Kalman Trend Estimator [KTE] -FibonacciFlux OVERVIEW
Optimal linear trend filter using scalar Kalman filtering. Treats price as a noisy
measurement of a hidden trend state and recursively computes the optimal estimate. The Kalman
gain adapts automatically — no manual threshold tuning required.
HOW IT WORKS
The filter balances two noise sources:
- Process Noise (Q): how fast the true trend can change
- Measurement Noise (R): how noisy price observations are
The Kalman gain adjusts every bar:
- During clean trends: gain tightens, tracks price closely
- During choppy markets: gain loosens, smooths out noise
Innovation magnitude (prediction error) serves as a built-in regime classifier: small
innovations = trending, large innovations = noisy/ranging.
FEATURES
- Adaptive Kalman gain — zero manual tuning
- Innovation-based regime coloring (green = trend, red = noise)

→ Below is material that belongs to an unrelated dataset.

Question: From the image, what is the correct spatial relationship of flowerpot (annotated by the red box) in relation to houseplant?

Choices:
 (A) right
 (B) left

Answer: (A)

- Confidence bands derived from estimation uncertainty (P matrix)
- Signal dots at trend direction changes
- Works on all timeframes and instruments
SETTINGS
Process Noise Q: Controls trend tracking speed. Higher = faster adaptation. Default 0.01.
Measurement Noise R: Controls price smoothing. Higher = smoother output. Default 1.0.
Show Bands: Toggle confidence bands on/off.
Based on: R.E. Kalman (1960), "A New Approach to Linear Filtering and Prediction Problems",
Journal of Basic Engineering.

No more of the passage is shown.